J Neurol Surg B Skull Base 2020; 81(S 01): S1-S272
DOI: 10.1055/s-0040-1702659
Poster Presentations
Georg Thieme Verlag KG Stuttgart · New York

Role of Intraoperative MRI in Endoscopic Endonasal Transsphenoidal Pituitary Surgery

Yosef Dastagirzada
1   NYU Langone Medical Center, New York City, New York, United States
,
Carolina G. Benjamin
2   University of Miami, Coral Gables, Florida, United States
,
Julia Bevilacqua
1   NYU Langone Medical Center, New York City, New York, United States
,
Jason Gurewitz
1   NYU Langone Medical Center, New York City, New York, United States
,
John G. Golfinos
1   NYU Langone Medical Center, New York City, New York, United States
,
Dimitirs Placantonakis
1   NYU Langone Medical Center, New York City, New York, United States
,
Chandra Sen
1   NYU Langone Medical Center, New York City, New York, United States
,
Jafar Jafar
1   NYU Langone Medical Center, New York City, New York, United States
,
Girish Fatterpekar
1   NYU Langone Medical Center, New York City, New York, United States
,
Seth Lieberman
1   NYU Langone Medical Center, New York City, New York, United States
,
Rich Lebowitz
1   NYU Langone Medical Center, New York City, New York, United States
,
Donato Pacione
1   NYU Langone Medical Center, New York City, New York, United States
› Author Affiliations
Further Information

Publication History

Publication Date:
05 February 2020 (online)

 
 

    The transsphenoidal corridor for pituitary adenoma surgery was established as early as 1906 by Schloffer and was subsequently refined by Cushing throughout the early 20thcentury [1]. The use of intraoperative magnetic resonance imaging (iMRI) in endoscopic endonasal transsphenoidal resections, however, is a relatively contemporary addition to the surgical treatment of pituitary tumors. The morbidity of these cases has decreased over the years in light of advances in intraoperative navigation as well as improvements in endoscope dynamics and surgical instruments. Despite such improvements, a substantial number of patients require repeat surgeries or subsequent radiotherapy for residual and/or recurrent disease. This can be largely attributed to cavernous sinus invasion or suprasellar extension, which pose technical challenges to achieving gross total resections (GTRs). The rate of GTR for pituitary tumors cited in the literature varies from 59–88%.[2–3] The advantage of iMRI is that it provides the surgeon with immediate feedback regarding their progress and ability to safely achieve GTR which, in pituitary surgery, is critical for long term cure. Additionally, although there is concern for increased risk of postoperative endocrine dysfunction, Zhibin et al prove that this is not necessarily the case. In their series, 133 patients who underwent iMRI had higher rates of GTR and did not have a significant difference in postoperative hypopituitarism. [4]

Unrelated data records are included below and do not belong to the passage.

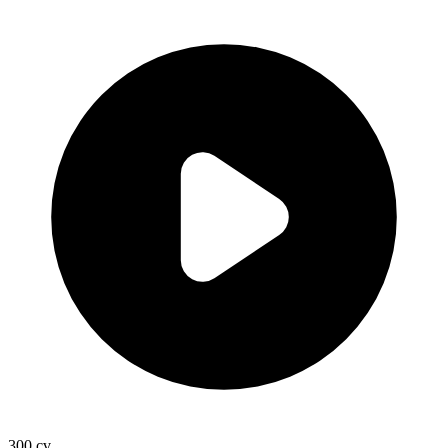
300
cv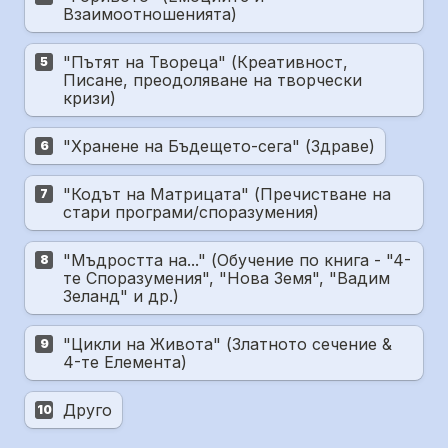
Взаимоотношенията)
"Пътят на Твореца" (Креативност, 
5
Писане, преодоляване на творчески 
кризи)
"Хранене на Бъдещето-сега" (Здраве)
6
"Кодът на Матрицата" (Пречистване на 
7
стари програми/споразумения)
"Мъдростта на..." (Обучение по книга - "4-
8
те Споразумения", "Нова Земя", "Вадим 
Зеланд" и др.)
"Цикли на Живота" (Златното сечение & 
9
4-те Елемента)
Друго
10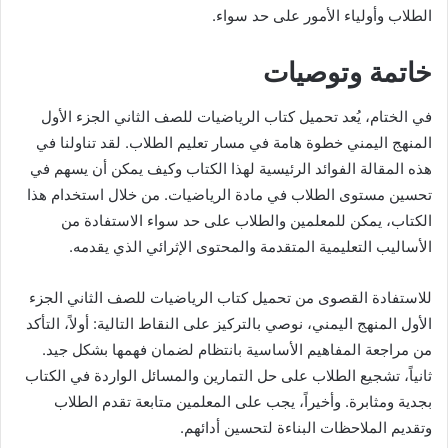
الطلاب وأولياء الأمور على حد سواء.
خاتمة وتوصيات
في الختام، يُعد تحميل كتاب الرياضيات للصف الثاني الجزء الأول
المنهج اليمني خطوة هامة في مسار تعليم الطلاب. لقد تناولنا في
هذه المقالة الفوائد الرئيسية لهذا الكتاب وكيف يمكن أن يسهم في
تحسين مستوى الطلاب في مادة الرياضيات. من خلال استخدام هذا
الكتاب، يمكن للمعلمين والطلاب على حد سواء الاستفادة من
الأساليب التعليمية المتقدمة والمحتوى الإثرائي الذي يقدمه.
للاستفادة القصوى من تحميل كتاب الرياضيات للصف الثاني الجزء
الأول المنهج اليمني، نوصي بالتركيز على النقاط التالية: أولاً، التأكد
من مراجعة المفاهيم الأساسية بانتظام لضمان فهمها بشكل جيد.
ثانياً، تشجيع الطلاب على حل التمارين والمسائل الواردة في الكتاب
بجدية ومثابرة. وأخيراً، يجب على المعلمين متابعة تقدم الطلاب
وتقديم الملاحظات البناءة لتحسين أدائهم.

    This study includes a combined retrospective and prospective comparative analysis of 238 patients who underwent transsphenoidal resection of a pituitary tumor from January 2013 until May 2019. All patients were operated on by one of four experienced neurosurgeons and one of three experienced otolaryngologists. There were 203 patients who did not undergo iMRI and 25 patients who did. A 3 tesla MRI magnet was used in all cases. All intraoperative images were read and interpreted by a senior neuroradiologist at our institution. Amongst the two groups, there was no statistically significant difference in patient age (p = 0.488), tumor size (microadenoma versus macroadenoma, p = 0.878), and primary versus recurrent tumor (p = 0.837). The use of iMRI did not yield a decrease in the length of stay (4.84 days in the no iMRI group and 5 in the iMRI group, p = 0.777). There were zero cases of a return to the OR for residual tumor in the intraoperative MRI group versus the non-MRI group. However, this did not reach statistical significance. This study did not yield a statistically significant difference in GTR (p = 0.75), near total resection (NTR, p = 0.167), or subtotal resection (p = 0.083). This is likely secondary to a low sample size and therefore power in the iMRI group. Finally, there was no significant difference in the number of patients requiring postoperative DDAVP (p = 0.099) or hydrocortisone (p = 0.873) after discharge.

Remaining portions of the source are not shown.